**YOUR TASK:** Gather each line in the entries that includes the string "muligt".

**SOURCE DATA:**
◇ ◇ ◇ ◇
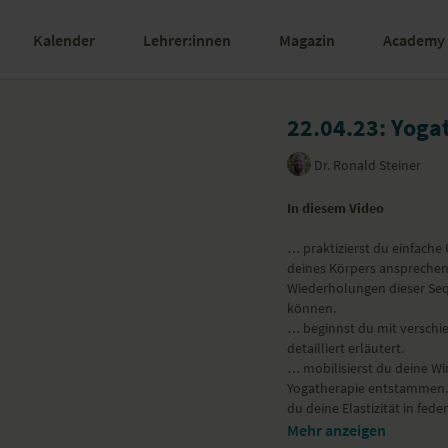
Kalender
Lehrer:innen
Magazin
Academy
22.04.23: Yogat
Dr. Ronald Steiner
In diesem Video
… praktizierst du einfache
deines Körpers ansprechen 
Wiederholungen dieser Seq
können.
… beginnst du mit verschi
detailliert erläutert.
… mobilisierst du deine Wi
Yogatherapie entstammen. 
du deine Elastizität in fe
Mehr anzeigen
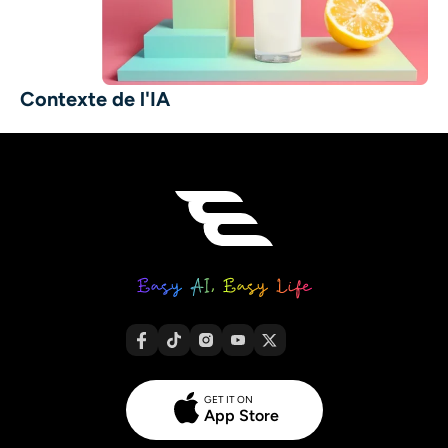
Contexte de l'IA
GET IT ON
App Store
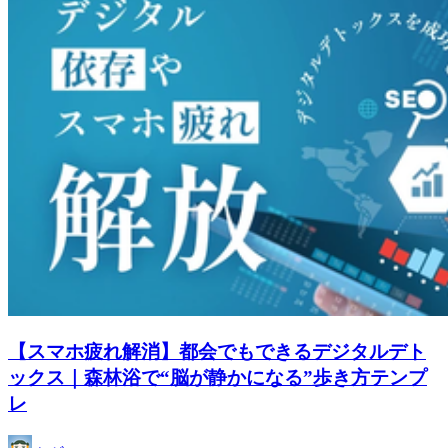
【スマホ疲れ解消】都会でもできるデジタルデト
ックス｜森林浴で“脳が静かになる”歩き方テンプ
レ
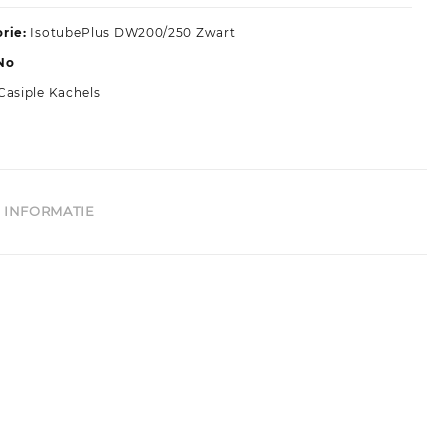
orie:
IsotubePlus DW200/250 Zwart
No
Casiple Kachels
 INFORMATIE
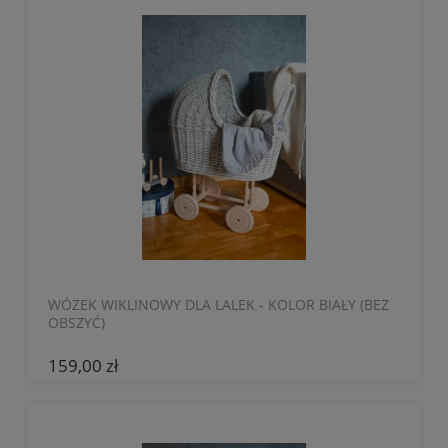
WÓZEK WIKLINOWY DLA LALEK - KOLOR BIAŁY (BEZ
OBSZYĆ)
159,00 zł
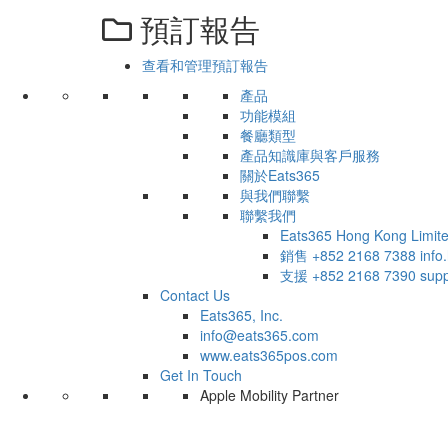
預訂報告
查看和管理預訂報告
產品
功能模組
餐廳類型
產品知識庫與客戶服務
關於Eats365
與我們聯繫
聯繫我們
Eats365 Hong Kong Limit
銷售
+852 2168 7388
inf
支援
+852 2168 7390
sup
Contact Us
Eats365, Inc.
info@eats365.com
www.eats365pos.com
Get In Touch
Apple Mobility Partner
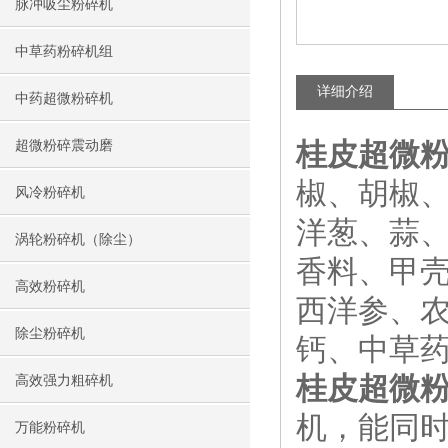
脉冲吸尘粉碎机
中草药粉碎机组
详细介绍
中药超微粉碎机
桂皮超微
超微粉碎震动磨
椒、胡椒
风冷粉碎机
洋葱、蒜
涡轮粉碎机（除尘）
香料、甲
高效粉碎机
西洋参、
除尘粉碎机
钙、中草
桂皮超微
高效强力粗碎机
机，能同
万能粉碎机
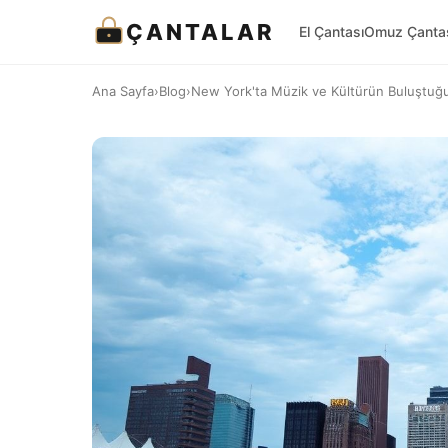
ÇANTALAR
El Çantası
Omuz Çanta
Ana Sayfa
›
Blog
›
New York'ta Müzik ve Kültürün Buluştuğu 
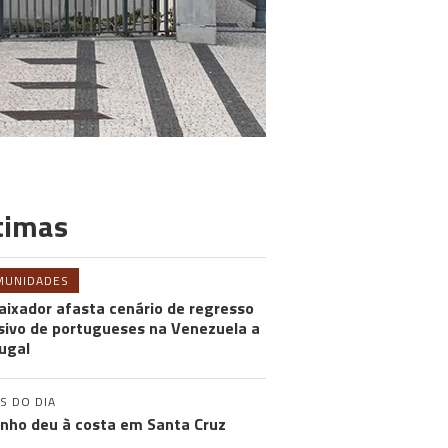
timas
MUNIDADES
ixador afasta cenário de regresso
ivo de portugueses na Venezuela a
ugal
S DO DIA
inho deu à costa em Santa Cruz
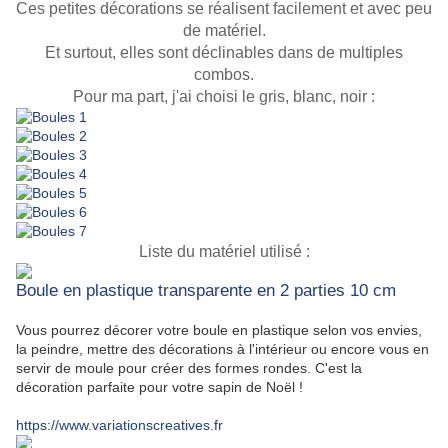
Ces petites décorations se réalisent facilement et avec peu
de matériel.
Et surtout, elles sont déclinables dans de multiples
combos.
Pour ma part, j'ai choisi le gris, blanc, noir :
Liste du matériel utilisé :
Boule en plastique transparente en 2 parties 10 cm
Vous pourrez décorer votre boule en plastique selon vos envies,
la peindre, mettre des décorations à l'intérieur ou encore vous en
servir de moule pour créer des formes rondes. C'est la
décoration parfaite pour votre sapin de Noël !
https://www.variationscreatives.fr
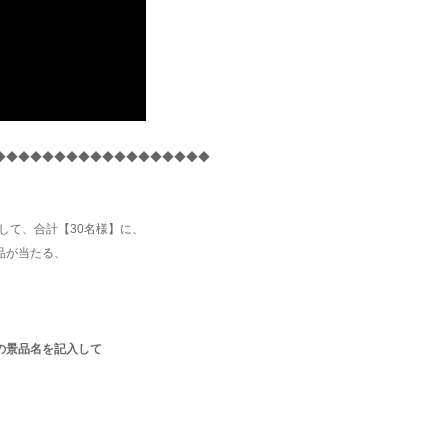
◆◆◆◆◆◆◆◆◆◆◆◆◆◆◆◆◆◆
たしまして、合計【30名様】に、
品が当たる、
の景品名を記入して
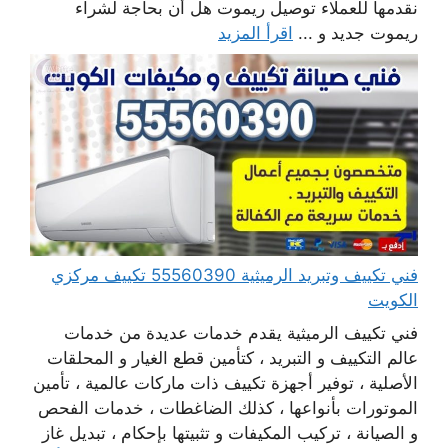
نقدمها للعملاء توصيل ريموت هل أن بحاجة لشراء
ريموت جديد و ...
اقرأ المزيد
فني تكييف وتبريد الرميثية 55560390 تكييف مركزي
الكويت
فني تكييف الرميثية يقدم خدمات عديدة من خدمات
عالم التكييف و التبريد ، كتأمين قطع الغيار و المحلقات
الأصلية ، توفير أجهزة تكييف ذات ماركات عالمية ، تأمين
الموتورات بأنواعها ، كذلك الضاغطات ، خدمات الفحص
و الصيانة ، تركيب المكيفات و تثبيتها بإحكام ، تبديل غاز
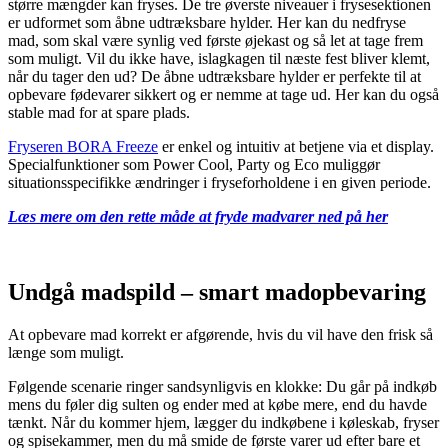
større mængder kan fryses. De tre øverste niveauer i frysesektionen
er udformet som åbne udtræksbare hylder. Her kan du nedfryse
mad, som skal være synlig ved første øjekast og så let at tage frem
som muligt. Vil du ikke have, islagkagen til næste fest bliver klemt,
når du tager den ud? De åbne udtræksbare hylder er perfekte til at
opbevare fødevarer sikkert og er nemme at tage ud. Her kan du også
stable mad for at spare plads.
Fryseren BORA Freeze
er enkel og intuitiv at betjene via et display.
Specialfunktioner som Power Cool, Party og Eco muliggør
situationsspecifikke ændringer i fryseforholdene i en given periode.
Læs mere om den rette måde at fryde madvarer ned på her
Undgå madspild – smart madopbevaring
At opbevare mad korrekt er afgørende, hvis du vil have den frisk så
længe som muligt.
Følgende scenarie ringer sandsynligvis en klokke: Du går på indkøb
mens du føler dig sulten og ender med at købe mere, end du havde
tænkt. Når du kommer hjem, lægger du indkøbene i køleskab, fryser
og spisekammer, men du må smide de første varer ud efter bare et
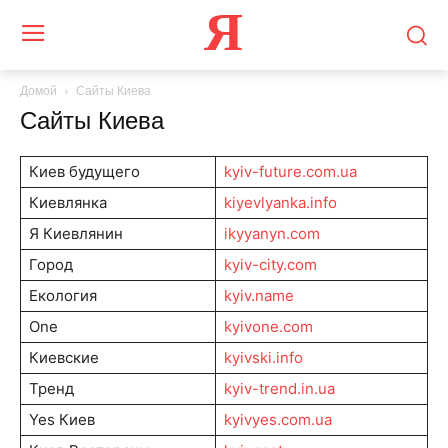
Я
Домой
Сайты Киева
Сайты Киева
Киев будущего
kyiv-future.com.ua
Киевлянка
kiyevlyanka.info
Я Киевлянин
ikyyanyn.com
Город
kyiv-city.com
Екология
kyiv.name
One
kyivone.com
Киевские
kyivski.info
Тренд
kyiv-trend.in.ua
Yes Киев
kyivyes.com.ua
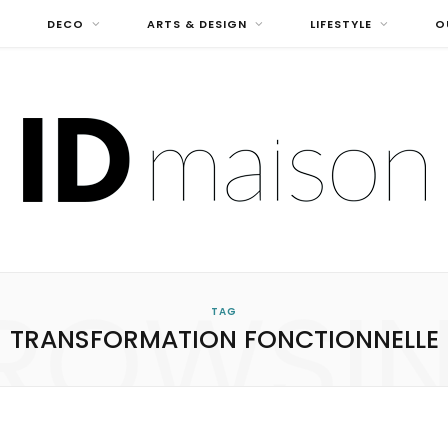
DECO
ARTS & DESIGN
LIFESTYLE
O
ROWSI
TAG
TRANSFORMATION FONCTIONNELLE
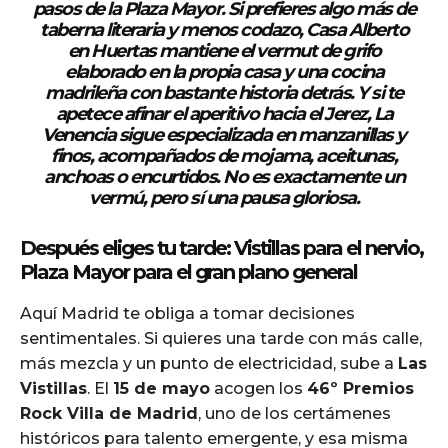
pasos de la Plaza Mayor. Si prefieres algo más de
taberna literaria y menos codazo,
Casa Alberto
en Huertas mantiene el vermut de grifo
elaborado en la propia casa y una cocina
madrileña con bastante historia detrás. Y si te
apetece afinar el aperitivo hacia el Jerez,
La
Venencia
sigue especializada en manzanillas y
finos, acompañados de mojama, aceitunas,
anchoas o encurtidos. No es exactamente un
vermú, pero sí una pausa gloriosa.
Después eliges tu tarde: Vistillas para el nervio,
Plaza Mayor para el gran plano general
Aquí Madrid te obliga a tomar decisiones
sentimentales. Si quieres una tarde con más calle,
más mezcla y un punto de electricidad, sube a
Las
Vistillas
. El
15 de mayo
acogen los
46º Premios
Rock Villa de Madrid
, uno de los certámenes
históricos para talento emergente, y esa misma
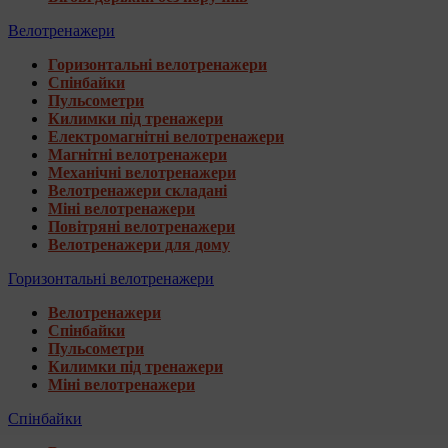
Велотренажери
Горизонтальні велотренажери
Спінбайки
Пульсометри
Килимки під тренажери
Електромагнітні велотренажери
Магнітні велотренажери
Механічні велотренажери
Велотренажери складані
Міні велотренажери
Повітряні велотренажери
Велотренажери для дому
Горизонтальні велотренажери
Велотренажери
Спінбайки
Пульсометри
Килимки під тренажери
Міні велотренажери
Спінбайки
◇ ◇ ◇ ◇
**SOLUTION FOR THIS TASK:**
som muligt. Vil du ikke have, islagkagen til næste fest bliver klemt,
længe som muligt.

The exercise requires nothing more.